The writeup [1] linked on the README has examples and a better explanation

[1]: https://hauntsaninja.github.io/git_bayesect.html

Retr0id 10 hours ago | parent | prev | next [-]

If you're git bisecting a flakey test, normally your only option is to run the test many times until you're ~certain it's either flakey or not flakey. If your test suite is slow, this can take a long time.

One way to think about the tool presented is that it minimizes the number of times you'd need to run your test suite, to locate the bad commit.

ajb 9 hours ago | parent [-]

It's worth noting that the analysis (although not this specific algorithm) applies in cases where there is a deterministic approach, but a nondeterministic algorithm is faster.

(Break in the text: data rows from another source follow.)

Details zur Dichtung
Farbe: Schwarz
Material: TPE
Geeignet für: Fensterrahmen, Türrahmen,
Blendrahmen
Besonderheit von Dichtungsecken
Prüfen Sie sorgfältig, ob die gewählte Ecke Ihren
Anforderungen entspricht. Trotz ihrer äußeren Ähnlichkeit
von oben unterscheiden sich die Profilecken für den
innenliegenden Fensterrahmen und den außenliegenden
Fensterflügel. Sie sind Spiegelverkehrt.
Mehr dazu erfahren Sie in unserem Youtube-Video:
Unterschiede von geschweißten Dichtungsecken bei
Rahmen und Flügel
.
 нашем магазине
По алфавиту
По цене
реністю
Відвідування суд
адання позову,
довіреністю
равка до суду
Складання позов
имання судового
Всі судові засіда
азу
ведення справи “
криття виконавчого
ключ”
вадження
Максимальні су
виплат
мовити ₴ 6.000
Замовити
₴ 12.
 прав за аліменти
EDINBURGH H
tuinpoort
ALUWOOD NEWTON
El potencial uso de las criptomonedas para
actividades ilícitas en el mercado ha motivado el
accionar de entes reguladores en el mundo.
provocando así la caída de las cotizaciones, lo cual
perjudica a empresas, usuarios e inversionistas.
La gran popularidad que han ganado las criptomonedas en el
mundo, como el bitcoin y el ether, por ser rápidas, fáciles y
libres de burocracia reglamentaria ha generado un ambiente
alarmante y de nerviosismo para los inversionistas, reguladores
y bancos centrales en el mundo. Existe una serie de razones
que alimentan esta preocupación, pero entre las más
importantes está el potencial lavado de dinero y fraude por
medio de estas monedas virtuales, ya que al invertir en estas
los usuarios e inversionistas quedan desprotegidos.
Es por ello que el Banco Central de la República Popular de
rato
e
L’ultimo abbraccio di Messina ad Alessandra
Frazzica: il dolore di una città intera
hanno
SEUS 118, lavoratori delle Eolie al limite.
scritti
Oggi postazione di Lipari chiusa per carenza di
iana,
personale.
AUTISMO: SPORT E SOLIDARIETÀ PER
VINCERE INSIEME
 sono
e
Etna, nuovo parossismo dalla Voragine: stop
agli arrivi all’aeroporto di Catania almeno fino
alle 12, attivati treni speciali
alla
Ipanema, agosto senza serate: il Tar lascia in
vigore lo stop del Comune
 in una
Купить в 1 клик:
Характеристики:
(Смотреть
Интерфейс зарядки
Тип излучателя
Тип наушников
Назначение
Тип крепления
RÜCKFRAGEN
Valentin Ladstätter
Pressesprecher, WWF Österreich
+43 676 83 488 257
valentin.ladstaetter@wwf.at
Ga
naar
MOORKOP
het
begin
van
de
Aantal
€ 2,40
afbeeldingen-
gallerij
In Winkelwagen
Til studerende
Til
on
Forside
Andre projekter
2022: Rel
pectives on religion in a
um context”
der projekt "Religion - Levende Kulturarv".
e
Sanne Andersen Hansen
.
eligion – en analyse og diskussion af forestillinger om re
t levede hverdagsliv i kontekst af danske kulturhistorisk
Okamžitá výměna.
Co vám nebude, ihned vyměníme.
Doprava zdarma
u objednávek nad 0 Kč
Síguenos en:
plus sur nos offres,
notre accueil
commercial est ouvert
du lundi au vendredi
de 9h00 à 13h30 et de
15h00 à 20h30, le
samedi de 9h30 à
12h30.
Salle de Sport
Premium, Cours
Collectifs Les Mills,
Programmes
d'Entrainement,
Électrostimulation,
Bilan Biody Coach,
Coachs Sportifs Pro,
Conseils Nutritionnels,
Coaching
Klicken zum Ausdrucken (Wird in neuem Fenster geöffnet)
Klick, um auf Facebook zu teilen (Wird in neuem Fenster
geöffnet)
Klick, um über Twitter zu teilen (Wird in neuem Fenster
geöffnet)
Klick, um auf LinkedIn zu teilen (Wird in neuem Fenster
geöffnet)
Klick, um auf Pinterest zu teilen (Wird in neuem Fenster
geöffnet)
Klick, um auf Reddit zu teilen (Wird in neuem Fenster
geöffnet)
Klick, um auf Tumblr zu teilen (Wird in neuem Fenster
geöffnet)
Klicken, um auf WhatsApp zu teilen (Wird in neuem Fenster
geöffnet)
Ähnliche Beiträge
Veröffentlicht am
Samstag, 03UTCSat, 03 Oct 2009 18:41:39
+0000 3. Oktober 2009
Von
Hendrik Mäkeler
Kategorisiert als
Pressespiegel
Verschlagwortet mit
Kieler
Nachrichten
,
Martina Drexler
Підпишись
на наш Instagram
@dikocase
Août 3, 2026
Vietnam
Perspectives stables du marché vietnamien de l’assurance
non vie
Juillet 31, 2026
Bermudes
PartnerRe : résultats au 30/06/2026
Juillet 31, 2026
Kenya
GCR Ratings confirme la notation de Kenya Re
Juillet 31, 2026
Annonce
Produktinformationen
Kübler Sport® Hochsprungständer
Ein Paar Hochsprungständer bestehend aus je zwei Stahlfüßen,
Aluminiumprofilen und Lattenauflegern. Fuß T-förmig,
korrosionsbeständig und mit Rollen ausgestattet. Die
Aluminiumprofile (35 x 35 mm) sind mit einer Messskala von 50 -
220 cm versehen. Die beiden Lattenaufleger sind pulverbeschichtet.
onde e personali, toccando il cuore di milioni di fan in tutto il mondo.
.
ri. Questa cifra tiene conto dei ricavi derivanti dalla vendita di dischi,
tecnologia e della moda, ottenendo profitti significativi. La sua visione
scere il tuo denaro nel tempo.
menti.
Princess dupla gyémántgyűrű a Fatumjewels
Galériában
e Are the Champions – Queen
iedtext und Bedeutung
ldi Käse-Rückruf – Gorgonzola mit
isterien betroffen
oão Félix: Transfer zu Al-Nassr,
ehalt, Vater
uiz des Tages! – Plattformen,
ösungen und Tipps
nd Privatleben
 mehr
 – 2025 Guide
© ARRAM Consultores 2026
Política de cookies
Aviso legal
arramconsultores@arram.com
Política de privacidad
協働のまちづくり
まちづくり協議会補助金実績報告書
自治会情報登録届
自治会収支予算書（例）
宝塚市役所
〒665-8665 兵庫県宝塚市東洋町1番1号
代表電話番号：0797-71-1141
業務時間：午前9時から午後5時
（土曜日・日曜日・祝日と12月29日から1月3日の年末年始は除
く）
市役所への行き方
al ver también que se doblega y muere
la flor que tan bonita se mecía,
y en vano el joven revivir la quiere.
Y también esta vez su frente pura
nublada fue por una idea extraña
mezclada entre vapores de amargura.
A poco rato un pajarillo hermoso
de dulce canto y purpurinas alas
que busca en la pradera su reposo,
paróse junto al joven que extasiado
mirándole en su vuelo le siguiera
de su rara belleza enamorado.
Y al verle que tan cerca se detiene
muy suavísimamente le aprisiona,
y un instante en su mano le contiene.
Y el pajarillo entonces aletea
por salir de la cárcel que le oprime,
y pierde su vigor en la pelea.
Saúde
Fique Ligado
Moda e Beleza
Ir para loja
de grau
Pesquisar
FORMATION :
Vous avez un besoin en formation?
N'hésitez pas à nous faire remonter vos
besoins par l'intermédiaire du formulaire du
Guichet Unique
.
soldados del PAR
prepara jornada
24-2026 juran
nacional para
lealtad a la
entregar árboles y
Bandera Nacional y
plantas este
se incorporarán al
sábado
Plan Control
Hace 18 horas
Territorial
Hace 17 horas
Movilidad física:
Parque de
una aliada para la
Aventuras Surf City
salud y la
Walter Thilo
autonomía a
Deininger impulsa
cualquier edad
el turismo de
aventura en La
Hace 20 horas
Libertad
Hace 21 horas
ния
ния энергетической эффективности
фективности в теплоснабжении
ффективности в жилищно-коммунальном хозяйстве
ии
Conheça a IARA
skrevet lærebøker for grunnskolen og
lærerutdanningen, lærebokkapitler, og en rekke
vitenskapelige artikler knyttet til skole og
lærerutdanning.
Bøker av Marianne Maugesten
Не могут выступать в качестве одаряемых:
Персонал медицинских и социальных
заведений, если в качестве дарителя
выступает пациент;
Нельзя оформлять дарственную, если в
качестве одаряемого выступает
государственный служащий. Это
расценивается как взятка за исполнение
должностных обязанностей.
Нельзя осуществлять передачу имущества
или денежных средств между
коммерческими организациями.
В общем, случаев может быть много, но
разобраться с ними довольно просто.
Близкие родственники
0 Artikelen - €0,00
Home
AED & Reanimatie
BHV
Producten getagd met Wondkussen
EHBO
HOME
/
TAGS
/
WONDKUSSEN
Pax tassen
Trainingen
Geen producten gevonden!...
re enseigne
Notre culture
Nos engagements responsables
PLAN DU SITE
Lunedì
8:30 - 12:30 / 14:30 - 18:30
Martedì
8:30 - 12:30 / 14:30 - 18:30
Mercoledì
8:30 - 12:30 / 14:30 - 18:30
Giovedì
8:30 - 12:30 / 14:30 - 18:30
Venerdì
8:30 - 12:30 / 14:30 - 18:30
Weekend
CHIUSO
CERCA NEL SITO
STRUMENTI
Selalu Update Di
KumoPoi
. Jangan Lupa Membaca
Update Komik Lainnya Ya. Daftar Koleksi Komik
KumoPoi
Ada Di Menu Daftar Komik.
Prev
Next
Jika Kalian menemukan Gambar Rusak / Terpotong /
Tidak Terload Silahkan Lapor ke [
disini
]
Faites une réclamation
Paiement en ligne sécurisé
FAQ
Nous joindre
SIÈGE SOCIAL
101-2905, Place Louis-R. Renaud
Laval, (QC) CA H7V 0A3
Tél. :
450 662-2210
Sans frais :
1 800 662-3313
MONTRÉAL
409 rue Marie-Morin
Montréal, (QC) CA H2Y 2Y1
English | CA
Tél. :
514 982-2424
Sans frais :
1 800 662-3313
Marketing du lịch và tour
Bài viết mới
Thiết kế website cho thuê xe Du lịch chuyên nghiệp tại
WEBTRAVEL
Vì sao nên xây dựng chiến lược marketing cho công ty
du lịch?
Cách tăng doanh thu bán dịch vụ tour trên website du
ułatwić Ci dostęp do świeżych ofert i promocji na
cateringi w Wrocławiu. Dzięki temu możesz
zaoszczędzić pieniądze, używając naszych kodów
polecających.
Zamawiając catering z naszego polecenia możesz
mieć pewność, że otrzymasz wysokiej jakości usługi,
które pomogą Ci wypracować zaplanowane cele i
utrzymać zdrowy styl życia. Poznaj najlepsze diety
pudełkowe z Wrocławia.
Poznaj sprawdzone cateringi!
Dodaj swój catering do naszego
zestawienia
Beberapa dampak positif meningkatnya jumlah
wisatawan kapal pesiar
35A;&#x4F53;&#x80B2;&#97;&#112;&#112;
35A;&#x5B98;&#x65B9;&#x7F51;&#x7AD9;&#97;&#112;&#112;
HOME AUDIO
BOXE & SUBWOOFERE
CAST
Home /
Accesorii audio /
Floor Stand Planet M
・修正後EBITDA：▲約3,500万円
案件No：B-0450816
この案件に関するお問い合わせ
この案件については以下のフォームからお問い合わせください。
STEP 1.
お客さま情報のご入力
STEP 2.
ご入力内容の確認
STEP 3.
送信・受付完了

For example, suppose you have some piece of hardware which you can interrogate, but not after it crashes. It crashes at a deterministic point. You can step it forward by any amount of steps, but only examine it's state if it did not crash. If it crashed, you have to go back to the start. (I call this situation "Finnegan Search", after the nursery rhyme which prominently features the line "poor old Finnegan had to begin again").

The deterministic algorithm has you do an examination after every step. The nondeterministic algorithm has you choose some number of steps, accepting the risk that you have to go back to the start. The optimal number of steps (and thus the choice of algorithm) depends on the ratio of the cost of examination to the cost of a step. It can be found analytically as the expected information gain per unit time.

(Either way the process is pretty annoying and considerable effort in hardware and software design has gone into providing ways to render it unnecessary, but it still crops up sometimes in embedded systems).

curuinor 10 hours ago | parent | prev | next [-]

Bayesian inference is, to be overly simple, a way to write probabilistic if-statements and fit them from data. The "if" statement in this case is "if the bug is there...", and of course it's often the case that in actual software that if statement is probabilistic in nature. This thing does git bisect with a flaky bug with bayesian inference handling the flakiness to get you a decent estimate of where the bug is in the git history. It seems to be usable, or at least as usable as a Show HN thingy is expected to be.

teckywoe 9 hours ago | parent | prev | next [-]

Opening the discussion to include properties of nondeterministic bugs.

Often these bugs depend on timing, caused by unpredictable thread scheduling, CPU load, disk and networking timing, etc. Git commits can affect app timing and change the likelihood of the bug occurring, but in many cases these changes aren't related to the underlying bug. That's distinct from a regular git bisect to find a deterministic bug.

One cool bayesect application is to identify the commit that most frequently hits the bug, so it's easier to debug. But more broadly, I'm wondering about the underlying philosophy of bisection for nondeterministic bugs, and when I'd use it?

hrmtst93837 an hour ago | parent | next [-]

Bayesian bisection helps when the failure rate shifts enough to measure. Once a bug rides on scheduler jitter or some external side effect you don't control, the posterior gets mushy fast.

In practice bayesect gives you a ranked suspect list, and that's still better than poking at the repo blind, but calling the top commit "the cause" is where people fool themselvs. Half the time the winner only nudged timing and the bug still lives somewhere else.

rs545837 2 hours ago | parent | prev [-]

[dead]

ncruces 8 hours ago | parent | prev [-]

If you want to read more about the bisect idea itself, this link has a bunch of interesting use cases:

https://research.swtch.com/bisect

TLDR: you can bisect on more than just "time".